Dan Luu published an article presenting Wave as a case study for a business model where a simple and boring architecture fits best. Instead of a state-of-the-art service-based asynchronous architecture, they employ a synchronous monolith backed by a database and serving a unified API.
(...) for most kinds of applications, even at top-100 site levels of traffic, computers are fast enough that high-traffic apps can be served with simple architectures, which can generally be created more cheaply and easily than complex architectures.
The author states that Wave's architecture is based on a Python monolith serving CRUD requests on top of a Postgres database.
Its server processes block while waiting for I/O operations, including network requests. The company experimented with asynchronous frameworks such as Eventlet but found that their immaturity caused significant operational overhead, eventually deciding against using them.

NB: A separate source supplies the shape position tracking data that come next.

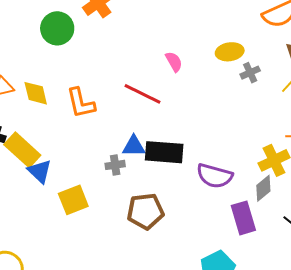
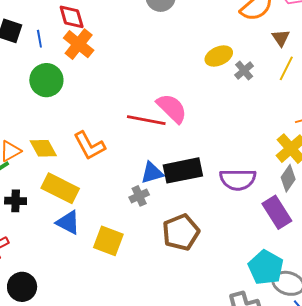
pink semicircle: (174, 62) -> (172, 108), moved, size x1.6
yellow rectangle: (22, 150) -> (60, 188), moved
yellow square: (73, 200) -> (108, 241), turned -32

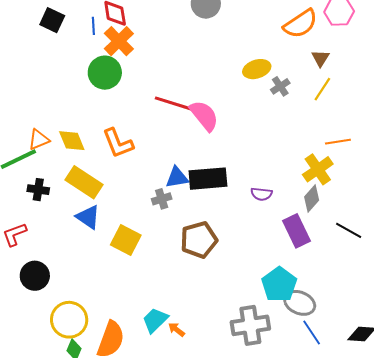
blue line: (39, 39) -> (93, 26), moved
green circle: (46, 80) -> (105, 73), moved
red line: (146, 120) -> (174, 104), moved
purple semicircle: (238, 180) -> (261, 194), size x0.6

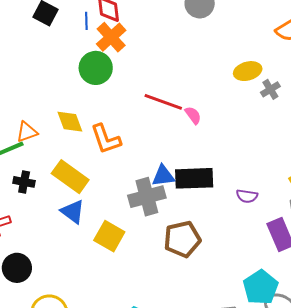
pink semicircle: (204, 116) -> (193, 115), size x0.6
yellow diamond: (72, 141) -> (70, 122), moved
gray cross: (162, 199) -> (147, 197), size x1.8

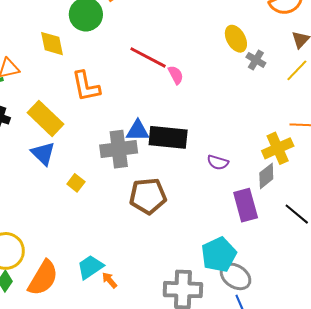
yellow ellipse: (248, 71) -> (236, 39), turned 68
gray cross: (270, 89) -> (256, 60), turned -36
yellow diamond: (70, 122) -> (52, 44), moved
yellow square: (109, 236) -> (76, 183), size x0.6

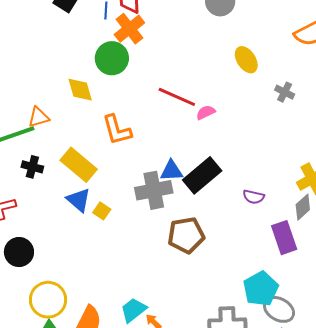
yellow ellipse: (236, 39) -> (246, 60), moved
pink semicircle: (176, 75) -> (206, 112), turned -84
black rectangle: (168, 137) -> (202, 175), turned -42
yellow square: (76, 183) -> (102, 211), moved

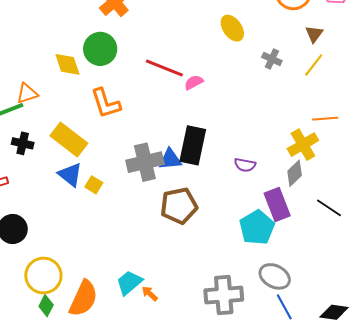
green circle: (112, 58) -> (100, 49), moved
blue triangle: (171, 171) -> (170, 159), moved
black rectangle: (202, 175) -> (193, 145), turned -36
cyan pentagon: (261, 289) -> (257, 228), moved

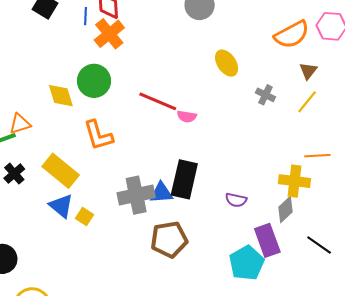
pink semicircle: (194, 82) -> (187, 116), turned -144
black cross: (23, 143) -> (14, 174), turned 35
yellow cross: (303, 145) -> (294, 181), turned 36

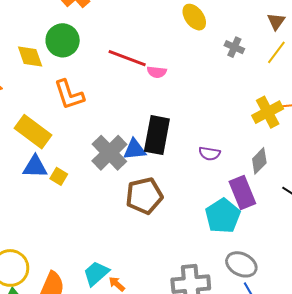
yellow cross: (294, 181) -> (268, 112), moved, turned -32
gray cross: (136, 195) -> (109, 153), turned -30
blue triangle: (61, 206) -> (35, 167), turned -36

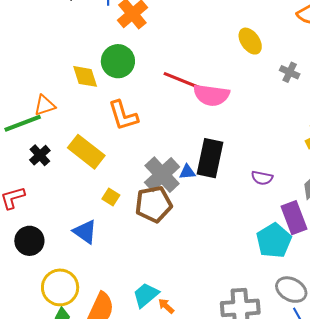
pink semicircle: (157, 72) -> (211, 95), size x1.8
blue triangle: (135, 149) -> (187, 172), size x0.7
blue triangle: (35, 167) -> (85, 232), moved, turned 32
brown pentagon: (144, 196) -> (154, 204), moved

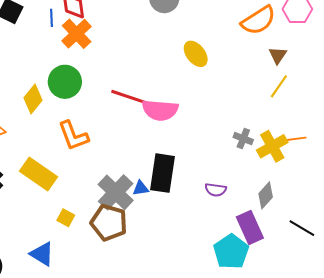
gray cross: (290, 72) -> (243, 139), moved
yellow diamond: (85, 76) -> (33, 99), turned 60
brown pentagon: (154, 204) -> (109, 222), turned 30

The cost of having CPU resources doing nothing but waiting is not negligible. However, at Wave's request volumes, the cost of the engineering team is much higher. In their business model and with their current traffic levels, the relatively low computational load per unit of revenue does not justify investing engineering time optimising the hardware usage costs.
Instead, the long-running tasks whose initiating requests do not need to return a response are sent to a queue. RabbitMQ supports this queue.
They chose Kubernetes for the platform level. The reasoning was that the company would expand into additional countries as the business grew, with different regulations, eventually requiring them to maintain their systems or databases locally. A monolith-based architecture makes it easier to split their backend as necessary to comply with local laws and regulations when compared to complex service-based architecture.
Wave adopted GraphQL for the API layer. The possibility of documenting and generating code with the exact return types led to safer clients. Composition capabilities in the query language allow all Wave applications to mostly share a single API, thus reducing complexity and allowing clients to avoid unnecessary network roundtrips by fetching only necessary data.
Application data is transported over HTTP/3. Its underlying QUIC protocol is a better match for operational constraints on the field, such as mobile data service unreliability and low bandwidth. Wave now only maintains a custom transport protocol on top of USSD for emergencies.
The author points out that choosing Kubernetes or GraphQL did bring additional complexity, but their advantages outweigh the disadvantages.
By keeping our application architecture as simple as possible, we can spend our complexity (and headcount) budget in places where there’s a complexity that benefits our business to take on.
When starting up the company, their initial preference was for buying over building software to save the then small engineering team's time. As vendors become unable to fix specific problems or provide a solution that fits their needs, taking on the extra complexity in-house may make financial and operational sense.
An example is integrating with telecom providers. Wave needs SMS services, but the major SMS SaaS provider doesn't operate in all their target countries, and the service cost would be prohibitive. In this situation, the author states that "the team that provides telecom integrations pays for itself many times over".
In hindsight, they would not adopt some choices made during the initial system design and building phases as quickly if they built a similar system today (e.g., using RabbitMQ or Python). However, the current operational downsides are not significant enough to justify migrating to a different technology.